* _EXERCISE_
Using the records below, write out only the lines from the line containing "vážnu hudbu, operu, m" up to and including the line containing "Com um processador MediaTek Dimensity", exactly, with no pictures.

▬▬▬▬▬▬

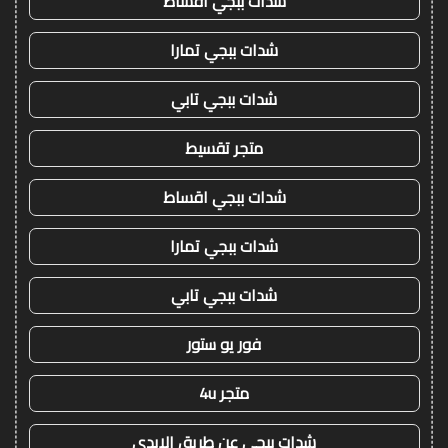
شدات ببجي اقساط
شدات ببجي تمارا
شدات ببجي تابي
متجر تقسيط
شدات ببجي اقساط
شدات ببجي تمارا
شدات ببجي تابي
فور يو ستور
متجر 4u
شدات ببجي عن طريق الايدي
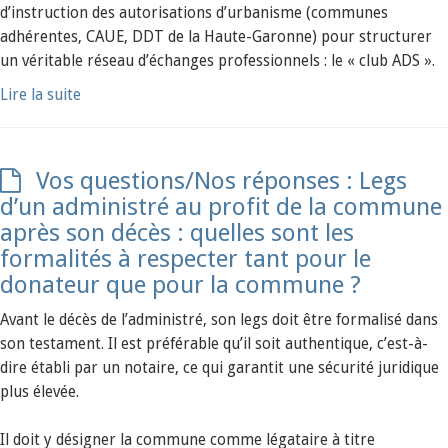
d’instruction des autorisations d’urbanisme (communes
adhérentes, CAUE, DDT de la Haute-Garonne) pour structurer
un véritable réseau d’échanges professionnels : le « club ADS ».
Lire la suite
Vos questions/Nos réponses : Legs
d’un administré au profit de la commune
après son décès : quelles sont les
formalités à respecter tant pour le
donateur que pour la commune ?
Avant le décès de l’administré, son legs doit être formalisé dans
son testament. Il est préférable qu’il soit authentique, c’est-à-
dire établi par un notaire, ce qui garantit une sécurité juridique
plus élevée.
Il doit y désigner la commune comme légataire à titre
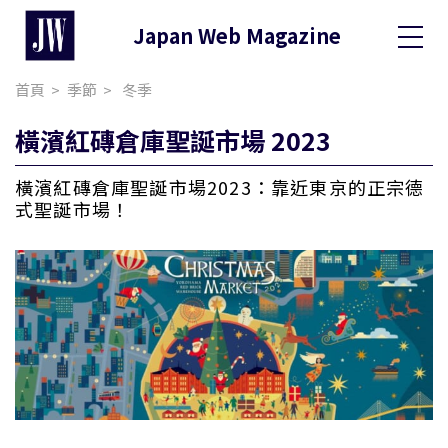
Japan Web Magazine
Toggle
Dropdo
首頁
季節
冬季
橫濱紅磚倉庫聖誕市場 2023
橫濱紅磚倉庫聖誕市場2023：靠近東京的正宗德
式聖誕市場！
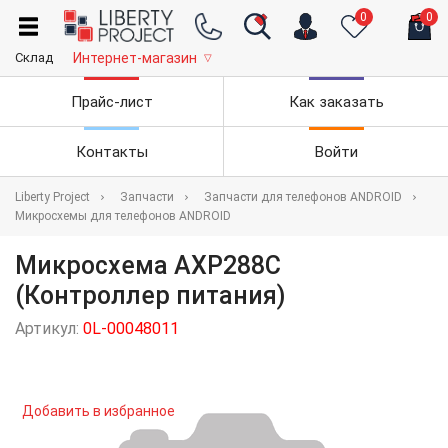
0
0
Склад
Интернет-магазин
▽
Прайс-лист
Как заказать
Контакты
Войти
Liberty Project
Запчасти
Запчасти для телефонов ANDROID
Микросхемы для телефонов ANDROID
Микросхема AXP288C
(Контроллер питания)
Артикул:
0L-00048011
Добавить в избранное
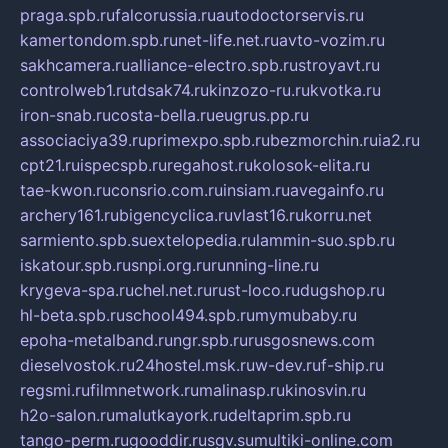
praga.spb.ru
falcorussia.ru
autodoctorservis.ru
kamertondom.spb.ru
net-life.net.ru
avto-vozim.ru
sakhcamera.ru
alliance-electro.spb.ru
stroyavt.ru
controlweb1.ru
tdsak74.ru
kinzozo-ru.ru
kvotka.ru
iron-snab.ru
costa-bella.ru
eugrus.pp.ru
associaciya39.ru
primexpo.spb.ru
bezmorchin.ru
ia2.ru
cpt21.ru
ispecspb.ru
regahost.ru
kolosok-elita.ru
tae-kwon.ru
consrio.com.ru
insiam.ru
avegainfo.ru
archery161.ru
bigencyclica.ru
vlast16.ru
korru.net
sarmiento.spb.su
extelopedia.ru
lammin-suo.spb.ru
iskatour.spb.ru
snpi.org.ru
running-line.ru
krygeva-spa.ru
chel.net.ru
rust-loco.ru
dugshop.ru
hl-beta.spb.ru
school494.spb.ru
mymubaby.ru
epoha-metalband.ru
ngr.spb.ru
rusgosnews.com
dieselvostok.ru
24hostel.msk.ru
w-dev.ru
f-ship.ru
regsmi.ru
filmnetwork.ru
malinasp.ru
kinosvin.ru
h2o-salon.ru
malutkayork.ru
deltaprim.spb.ru
tango-perm.ru
gooddir.ru
sgv.su
multiki-online.com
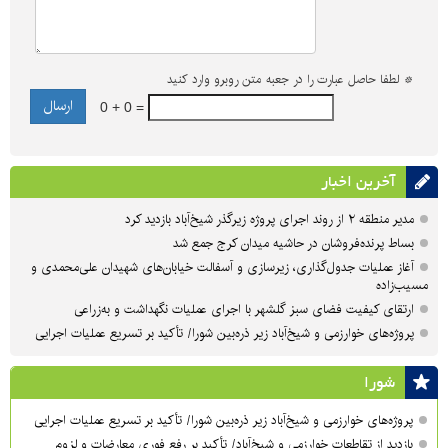
*
لطفا حاصل عبارت را در جعبه متن روبرو وارد کنید
0 + 0 =
آخرین اخبار
مدیر منطقه ۲ از روند اجرای پروژه زیرگذر شیخ‌آباد بازدید کرد
بساط پرنده‌فروشان در حاشیه میدان کرج جمع شد
آغاز عملیات جدول‌گذاری، زیرسازی و آسفالت خیابان‌های شهیدان علی‌محمدی و
مسیب‌زاده
ارتقای کیفیت فضای سبز گلشهر با اجرای عملیات نگهداشت و به‌زراعی
پروژه‌های خوارزمی و شیخ‌آباد زیر ذره‌بین شورا/ تأکید بر تسریع عملیات اجرایی
شورا
پروژه‌های خوارزمی و شیخ‌آباد زیر ذره‌بین شورا/ تأکید بر تسریع عملیات اجرایی
بازدید از تقاطعات خوارزمی و شیخ‌آباد/ تأکید بر رفع فوری معارضات و لزوم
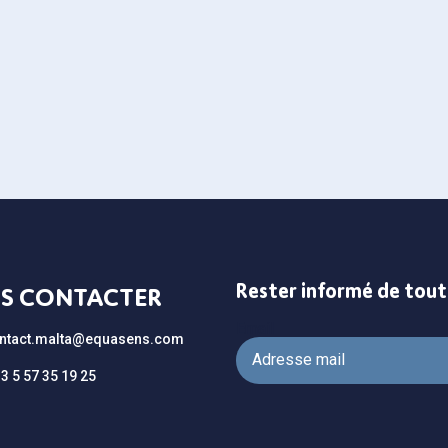
Rester informé de tou
S CONTACTER
Email
ntact.malta@equasens.com
33 5 57 35 19 25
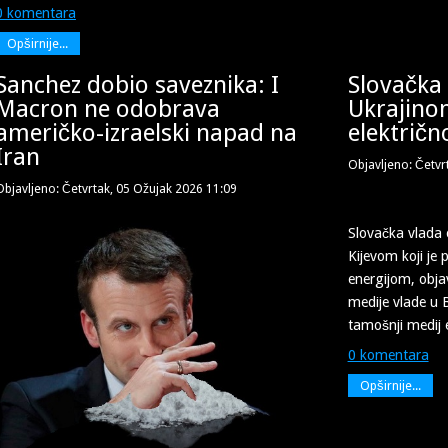
0 komentara
Opširnije...
Sanchez dobio saveznika: I
Slovačka
Macron ne odobrava
Ukrajinom
američko-izraelski napad na
električ
Iran
Objavljeno: Četvr
Objavljeno: Četvrtak, 05 Ožujak 2026 11:09
Slovačka vlada 
Kijevom koji je
energijom, objav
medije vlade u B
tamošnji medij
0 komentara
Opširnije...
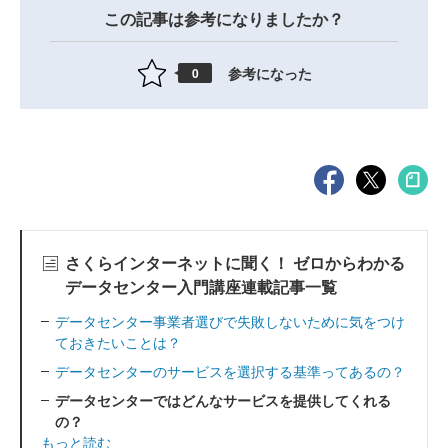
この記事は参考になりましたか？
参考になった
0
さくらインターネットに聞く！ ゼロからわかる
データセンター入門講座連載記事一覧
データセンター事業者選びで失敗しないために気をつけ
ておきたいことは？
データセンターのサービスを選択する基準ってあるの？
データセンターではどんなサービスを提供してくれる
の？
もっと読む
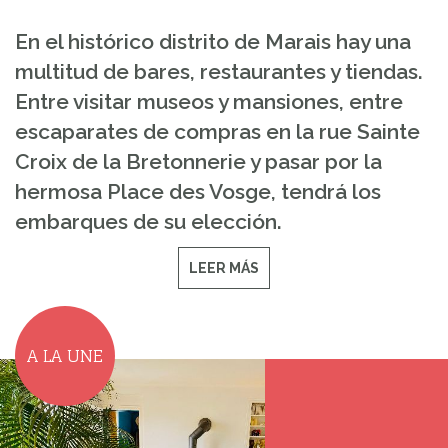
En el histórico distrito de Marais hay una
multitud de bares, restaurantes y tiendas.
Entre visitar museos y mansiones, entre
escaparates de compras en la rue Sainte
Croix de la Bretonnerie y pasar por la
hermosa Place des Vosge, tendrá los
embarques de su elección.
LEER MÁS
A LA UNE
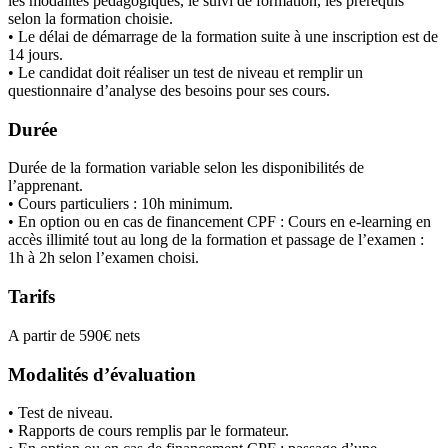
les modalités pédagogiques, le suivi de formation, les prérequis
selon la formation choisie.
• Le délai de démarrage de la formation suite à une inscription est de
14 jours.
• Le candidat doit réaliser un test de niveau et remplir un
questionnaire d’analyse des besoins pour ses cours.
Durée
Durée de la formation variable selon les disponibilités de
l’apprenant.
• Cours particuliers : 10h minimum.
• En option ou en cas de financement CPF : Cours en e-learning en
accès illimité tout au long de la formation et passage de l’examen :
1h à 2h selon l’examen choisi.
Tarifs
A partir de 590€ nets
Modalités d’évaluation
• Test de niveau.
• Rapports de cours remplis par le formateur.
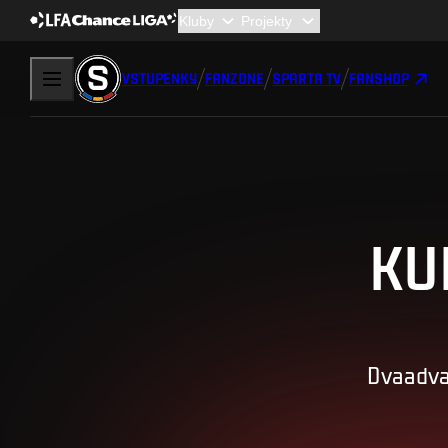
VSTUPENKY
FANZONE
SPARTA TV
FANSHOP
KU
Dvaadva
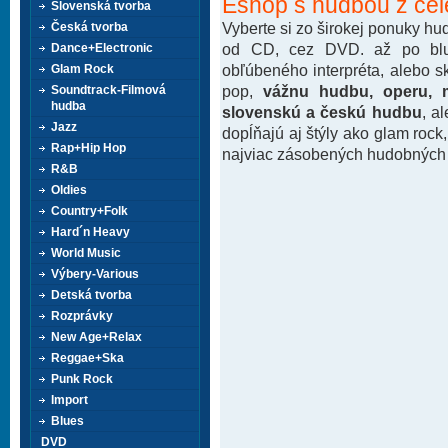
Eshop s hudbou z cel
Slovenská tvorba
Vyberte si zo širokej ponuky h
Česká tvorba
od CD, cez DVD. až po blu-
Dance+Electronic
obľúbeného interpréta, alebo 
Glam Rock
pop,
vážnu hudbu, operu, m
Soundtrack-Filmová
hudba
slovenskú a českú hudbu
, a
Jazz
dopĺňajú aj štýly ako glam rock
Rap+Hip Hop
najviac zásobených hudobných k
R&B
Oldies
Country+Folk
Hard´n Heavy
World Music
Výbery-Various
Detská tvorba
Rozprávky
New Age+Relax
Reggae+Ska
Punk Rock
Import
Blues
DVD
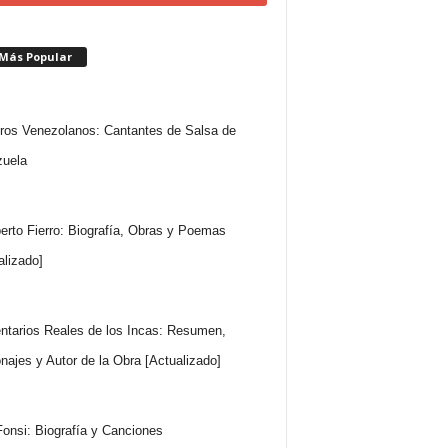
 Más Popular
ros Venezolanos: Cantantes de Salsa de
uela
rto Fierro: Biografía, Obras y Poemas
alizado]
tarios Reales de los Incas: Resumen,
najes y Autor de la Obra [Actualizado]
Fonsi: Biografía y Canciones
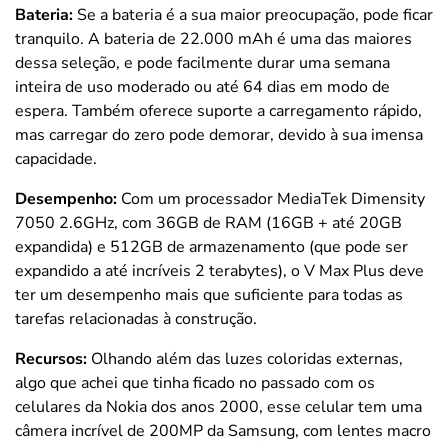
Bateria:
Se a bateria é a sua maior preocupação, pode ficar
tranquilo. A bateria de 22.000 mAh é uma das maiores
dessa seleção, e pode facilmente durar uma semana
inteira de uso moderado ou até 64 dias em modo de
espera. Também oferece suporte a carregamento rápido,
mas carregar do zero pode demorar, devido à sua imensa
capacidade.
Desempenho:
Com um processador MediaTek Dimensity
7050 2.6GHz, com 36GB de RAM (16GB + até 20GB
expandida) e 512GB de armazenamento (que pode ser
expandido a até incríveis 2 terabytes), o V Max Plus deve
ter um desempenho mais que suficiente para todas as
tarefas relacionadas à construção.
Recursos:
Olhando além das luzes coloridas externas,
algo que achei que tinha ficado no passado com os
celulares da Nokia dos anos 2000, esse celular tem uma
câmera incrível de 200MP da Samsung, com lentes macro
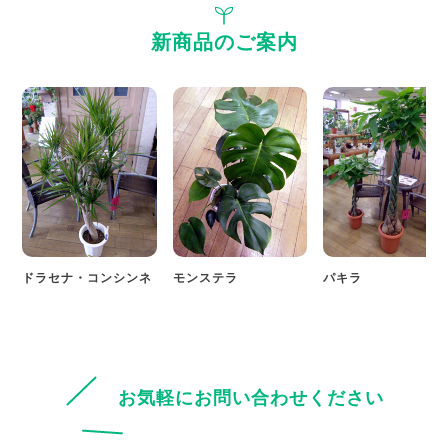
新商品のご案内
ドラセナ・コンシンネ
モンステラ
パキラ
お気軽にお問い合わせください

▬▬▬▬▬▬

* _EXERCISE ANSWER_
vážnu hudbu, operu, m
Soundtrack-Filmová
hudba
slovenskú a českú hudbu
, a
Jazz
dopĺňajú aj štýly ako glam rock
Rap+Hip Hop
najviac zásobených hudobných k
R&B
Oldies
Country+Folk
Hard´n Heavy
World Music
Výbery-Various
Detská tvorba
Rozprávky
New Age+Relax
Reggae+Ska
Punk Rock
Import
Blues
DVD
 Más Popular
ros Venezolanos: Cantantes de Salsa de
uela
rto Fierro: Biografía, Obras y Poemas
alizado]
tarios Reales de los Incas: Resumen,
najes y Autor de la Obra [Actualizado]
Fonsi: Biografía y Canciones
Bateria:
Se a bateria é a sua maior preocupação, pode ficar
tranquilo. A bateria de 22.000 mAh é uma das maiores
dessa seleção, e pode facilmente durar uma semana
inteira de uso moderado ou até 64 dias em modo de
espera. Também oferece suporte a carregamento rápido,
mas carregar do zero pode demorar, devido à sua imensa
capacidade.
Desempenho:
Com um processador MediaTek Dimensity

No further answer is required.